Seulement, avec le temps, le campement s’est étendu. Au côté du site initialement autorisé, « des installations sauvages » ont vu le jour, de nouvelles tentes plantées dans le parc aux Angéliques, occupé par une cinquantaine de sans-abri.

« Les SDF sont de plus en plus nombreux et se font virer du centre-ville par les flics, raconte Estelle Morizot. Ce n’est pas de notre faute si des “installations sauvages” ont pris place à côté du dispositif autorisé comme certains le disent. La faute est au gouvernement qui ne met pas en place une politique publique à la hauteur pour lutter contre le sans-abrisme ».

Pour rappel, la dernière Nuit de la Solidarité, du 26 au 27 janvier 2024, 1019 sans domicile fixe ont été recensés à Bordeaux. Un chiffre en augmentation depuis les années précédentes. 

Les riverains divisés

Non loin du parc, une habitante du quartier explique « implorer la mairie » de trouver des logements adéquats aux personnes qui vivent sur le campement :

« Je n’ai pas l’impression qu’il y ait tant de problèmes que ça, mais on ne peut pas accepter ça pour eux « , affirme-t-elle.

Dans les commentaires de la pétition, des riveraines écrivent souffrir de ne plus pouvoir se balader dans certaines parties du parc – qui fait au total plus de 3,5 kilomètres – et demandent a avoir la « priorité » car elles « payent cher pour habiter Bordeaux ». 

« On comprend qu’ils aimeraient profiter du parc, mais nous, on aimerait avoir un endroit où dormir en sécurité », lance Dave. 

« Sur les nuisances, ils abusent », estime Skoss :

« Oui, on s’embrouille parfois et ça peut gueuler, mais ils n’entendent pas aussi parfois leur voisin crier ? C’est comme tout le monde ici. En plus, on discute avec plein de riverains et beaucoup viennent pour nous donner des vêtements, à manger, et même des croquettes pour les animaux. Certains nous apprécient vraiment. » 

« Parqués »

Dave dit comprendre l’agacement de certains riverains. Cependant, pour lui comme pour les autres, ce lieu est « nécessaire » pour faciliter leur réinsertion.

« Moi, s’il faut, pour être chez moi, je leur loue le terrain. Oui écris-le ça (en notre direction), je suis prêt à louer n’importe quel terrain proche du centre pour continuer à aller travailler », renchérit-il.

La première phase du plan de résorption, qui a commencé, consiste à rassembler tous les sans-abri exclusivement dans la zone d’accueil autorisé, ce que regrettent les premiers intéressés. 

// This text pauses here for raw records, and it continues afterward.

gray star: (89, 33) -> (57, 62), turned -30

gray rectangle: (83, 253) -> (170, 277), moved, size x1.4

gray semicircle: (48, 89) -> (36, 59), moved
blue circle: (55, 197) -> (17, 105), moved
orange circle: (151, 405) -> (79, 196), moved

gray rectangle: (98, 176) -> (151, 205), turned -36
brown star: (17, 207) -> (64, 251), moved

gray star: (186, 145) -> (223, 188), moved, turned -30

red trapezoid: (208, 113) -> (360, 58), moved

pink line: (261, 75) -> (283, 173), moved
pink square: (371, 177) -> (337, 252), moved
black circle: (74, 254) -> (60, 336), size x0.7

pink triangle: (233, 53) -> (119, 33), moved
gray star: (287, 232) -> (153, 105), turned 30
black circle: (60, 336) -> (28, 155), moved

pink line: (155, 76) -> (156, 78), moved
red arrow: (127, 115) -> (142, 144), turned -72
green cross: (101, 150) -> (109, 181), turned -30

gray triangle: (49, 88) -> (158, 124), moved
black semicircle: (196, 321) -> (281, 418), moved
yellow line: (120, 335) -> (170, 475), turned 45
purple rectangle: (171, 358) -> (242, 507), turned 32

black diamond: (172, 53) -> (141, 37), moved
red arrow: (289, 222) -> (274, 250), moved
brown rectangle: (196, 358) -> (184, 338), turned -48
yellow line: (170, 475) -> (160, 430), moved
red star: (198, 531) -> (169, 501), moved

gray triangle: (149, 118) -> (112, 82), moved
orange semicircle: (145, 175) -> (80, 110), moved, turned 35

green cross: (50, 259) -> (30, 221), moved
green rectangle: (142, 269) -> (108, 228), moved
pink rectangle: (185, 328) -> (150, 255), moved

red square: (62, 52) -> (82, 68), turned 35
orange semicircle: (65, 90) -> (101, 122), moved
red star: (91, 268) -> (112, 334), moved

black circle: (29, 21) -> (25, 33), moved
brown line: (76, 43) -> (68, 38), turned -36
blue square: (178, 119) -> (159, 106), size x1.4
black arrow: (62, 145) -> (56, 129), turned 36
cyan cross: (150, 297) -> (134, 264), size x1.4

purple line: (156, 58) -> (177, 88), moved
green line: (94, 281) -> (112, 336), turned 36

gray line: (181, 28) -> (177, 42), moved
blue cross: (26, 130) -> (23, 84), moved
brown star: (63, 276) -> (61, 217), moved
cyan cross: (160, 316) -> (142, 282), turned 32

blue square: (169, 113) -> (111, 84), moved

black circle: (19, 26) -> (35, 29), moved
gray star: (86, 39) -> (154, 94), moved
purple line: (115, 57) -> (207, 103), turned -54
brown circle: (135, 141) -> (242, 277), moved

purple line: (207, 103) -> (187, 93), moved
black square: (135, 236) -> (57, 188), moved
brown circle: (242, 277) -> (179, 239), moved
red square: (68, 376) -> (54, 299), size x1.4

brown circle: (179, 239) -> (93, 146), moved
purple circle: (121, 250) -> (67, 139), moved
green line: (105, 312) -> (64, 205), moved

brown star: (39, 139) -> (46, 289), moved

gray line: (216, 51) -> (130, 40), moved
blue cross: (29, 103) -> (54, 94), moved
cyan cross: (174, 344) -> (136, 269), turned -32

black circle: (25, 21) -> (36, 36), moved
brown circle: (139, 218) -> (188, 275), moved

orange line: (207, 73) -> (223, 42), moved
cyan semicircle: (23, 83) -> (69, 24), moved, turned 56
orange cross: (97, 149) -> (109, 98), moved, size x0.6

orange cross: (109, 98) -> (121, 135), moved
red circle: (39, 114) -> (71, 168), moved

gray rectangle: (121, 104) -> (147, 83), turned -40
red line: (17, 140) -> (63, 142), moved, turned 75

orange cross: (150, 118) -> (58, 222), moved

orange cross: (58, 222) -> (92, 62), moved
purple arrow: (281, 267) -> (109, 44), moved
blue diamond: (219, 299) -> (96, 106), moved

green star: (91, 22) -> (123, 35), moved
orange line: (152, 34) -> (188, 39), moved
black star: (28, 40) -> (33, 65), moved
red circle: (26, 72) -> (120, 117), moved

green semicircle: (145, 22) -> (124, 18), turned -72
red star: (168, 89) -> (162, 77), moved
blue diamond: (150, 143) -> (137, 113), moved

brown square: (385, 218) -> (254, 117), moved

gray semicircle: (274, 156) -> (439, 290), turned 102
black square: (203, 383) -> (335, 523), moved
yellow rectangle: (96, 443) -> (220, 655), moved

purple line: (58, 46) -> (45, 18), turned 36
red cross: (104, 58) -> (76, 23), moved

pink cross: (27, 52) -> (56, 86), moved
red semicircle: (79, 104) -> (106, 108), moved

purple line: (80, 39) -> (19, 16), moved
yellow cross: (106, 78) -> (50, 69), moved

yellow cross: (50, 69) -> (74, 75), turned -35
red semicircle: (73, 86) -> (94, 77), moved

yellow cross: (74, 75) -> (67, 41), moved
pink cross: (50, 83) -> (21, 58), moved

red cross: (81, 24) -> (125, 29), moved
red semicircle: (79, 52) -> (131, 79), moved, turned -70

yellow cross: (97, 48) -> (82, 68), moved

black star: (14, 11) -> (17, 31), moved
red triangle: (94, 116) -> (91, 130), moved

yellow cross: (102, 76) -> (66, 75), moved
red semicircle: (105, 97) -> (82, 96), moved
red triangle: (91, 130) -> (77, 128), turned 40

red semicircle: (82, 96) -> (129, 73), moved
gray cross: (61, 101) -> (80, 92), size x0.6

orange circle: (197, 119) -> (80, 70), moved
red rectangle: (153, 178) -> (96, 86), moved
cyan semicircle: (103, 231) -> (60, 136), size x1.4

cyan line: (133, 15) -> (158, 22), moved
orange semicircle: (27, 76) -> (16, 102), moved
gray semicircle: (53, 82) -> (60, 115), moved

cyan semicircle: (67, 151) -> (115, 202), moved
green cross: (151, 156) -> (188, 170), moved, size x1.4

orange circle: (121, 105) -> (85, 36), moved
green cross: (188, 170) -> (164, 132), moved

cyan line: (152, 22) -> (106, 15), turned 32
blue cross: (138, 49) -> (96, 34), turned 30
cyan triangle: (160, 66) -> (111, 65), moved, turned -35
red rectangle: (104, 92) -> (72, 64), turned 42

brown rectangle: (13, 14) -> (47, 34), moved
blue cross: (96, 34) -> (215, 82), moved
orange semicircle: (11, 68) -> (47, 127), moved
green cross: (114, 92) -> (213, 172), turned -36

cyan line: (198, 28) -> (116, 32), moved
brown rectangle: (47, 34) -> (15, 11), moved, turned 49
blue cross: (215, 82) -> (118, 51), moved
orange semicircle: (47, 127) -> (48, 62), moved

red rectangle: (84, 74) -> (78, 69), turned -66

« Le fait de nous entasser ça fout la merde, on a pas le même style de vie. On leur a dit dès le départ à la mairie que c’était une idée de merde, mais ils ne proposent que ça. À être parqué, on va juste finir par s’entretuer », s’inquiète Skoss. 

Estelle Morizot , se référant au camp anciennement situé à Sainte-Croix, ajoute :

« On le sait que la promiscuité, ça génère des embrouilles. Le rassemblement a à peine commencé et il y a déjà eu une augmentation des conflits entre eux. Ce n’est pas encore fini, et ça risque de se terminer comme à l’autre camp.”

Tous publics

Une autre aire d’accueil avait en effet été créée au même moment pour accueillir des publics différents en fonction de leurs styles de vie :

« À la rue, des gens ont des chiens ou non, des personnes sont touchées par la toxicomanie ou non, ou encore des personnes travaillent ou pas. Il était alors nécessaire d’offrir des espaces différents à ces personnes à la rue. »

Seulement, en avril 2021, lors d’un rassemblement au niveau du campement de Sainte-Croix, des conflits avaient éclaté et un bénéficiaire avait fini par mettre le feu.

« Un sans-abri avait pété un plomb à cause de la trop grande promiscuité. Ils avaient voulu réduire sa taille [la taille du camp, NDLR], comme ils sont en train de le faire ici. Il risque de se passer pareil ici », se préoccupe Estelle Morizot.

Du côté de la Ville, Harmonie Lecerf-Meunier, indique travailler sur « l’ouverture d’un nouvel espace » pour les sans-abri. L’objectif serait de permettre l’accueil de personnes ne pouvant pas bénéficier des solutions déjà existantes, comme ceux ayant des chiens ou présentant des toxicomanies.